The oncoming vehicle was, in fact, Donner’s, but it didn’t look like he was going to stop. I put my arm out the window and waved.
He sent me a look I couldn’t quite decipher, other than that he wasn’t happy. He slowed to a halt and rolled down his window. He was dressed in his brown park ranger garb, and a Russian-style fur hat covered his head. His beard took up so much of the rest of his face, I often thought it was a good thing he had such bright green eyes, or no one would be able to distinguish the back of his head from the front.
“What’s up, Beth?” he asked, brusquely. “You okay?”
“I’m fine … I talked to Randy. Did you find anything out there?”
Donner squinted. “What did he tell you?”
“He heard a strange noise.”
He nodded. “Yes.”
“Donner?” I said when he didn’t continue.

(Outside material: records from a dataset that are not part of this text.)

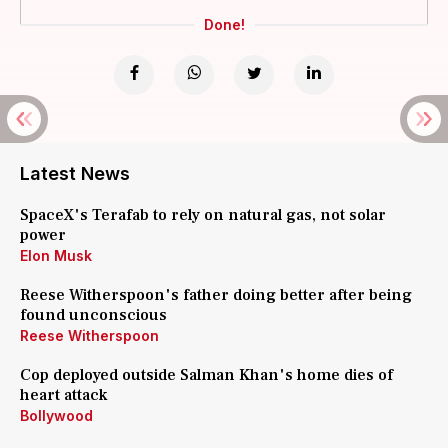
Done!
Latest News
SpaceX's Terafab to rely on natural gas, not solar
power
Elon Musk
Reese Witherspoon's father doing better after being
found unconscious
Reese Witherspoon
Cop deployed outside Salman Khan's home dies of
heart attack
Bollywood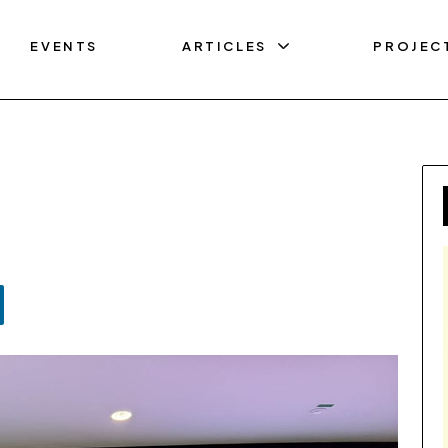
EVENTS
ARTICLES
PROJEC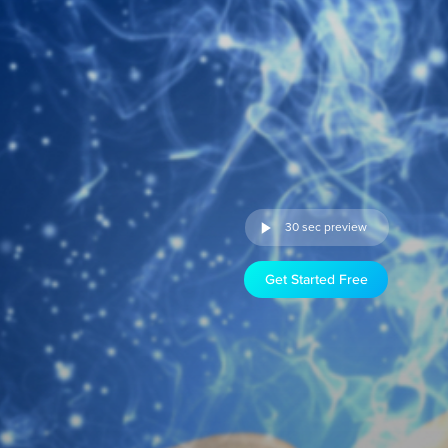
30 sec preview
Get Started Free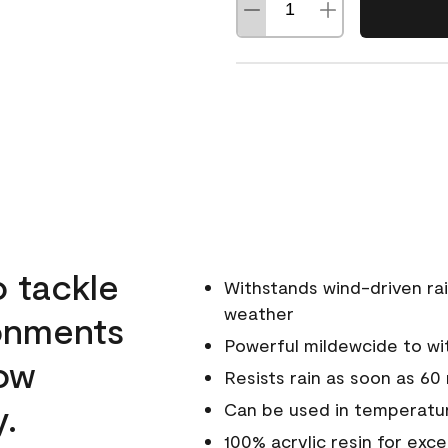
o tackle
Withstands wind-driven rai
weather
ronments
Powerful mildewcide to wit
low
Resists rain as soon as 60
y.
Can be used in temperatur
100% acrylic resin for exc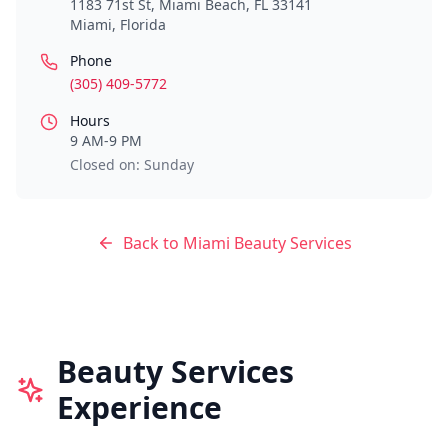
1183 71st St, Miami Beach, FL 33141
Miami
,
Florida
Phone
(305) 409-5772
Hours
9 AM-9 PM
Closed on: Sunday
Back to
Miami
Beauty Services
Beauty Services
Experience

“Listen, don’t go out there, and don’t drive past the Petition building today. The weather has caused some unexpected shifts in the roads. Okay?”
“Sure. I never go farther than the library,” I said.
There was something I could only describe as “tight” to his voice. It was more than shifts in the land, mudslides, concerning him. I was curious, but certainly not brave enough to go exploring on my own.
“Don’t even go that far today. Just to the Petition. Got it?” he said.
“Do what I say, Beth. Okay?”
He rolled up his window. His wheels spun for only a second as he put the truck in gear and drove away. I almost turned around and followed him back to the cabin that housed the local police to ask more questions, but no one cared about my position as “the press.” It wasn’t that they didn’t respect me; this part of the world was theirs, Gril’s and everyone else’s who made this wild place a safe place to live. Freedom of the press just wasn’t their priority. I’d stay out of the way for now.
I’d hear the details, probably in gossip form, soon enough. I’d head back to town for lunch later and learn what was going on. More than anything, I hoped Randy was okay.
I put my truck back into drive and continued to the Petition.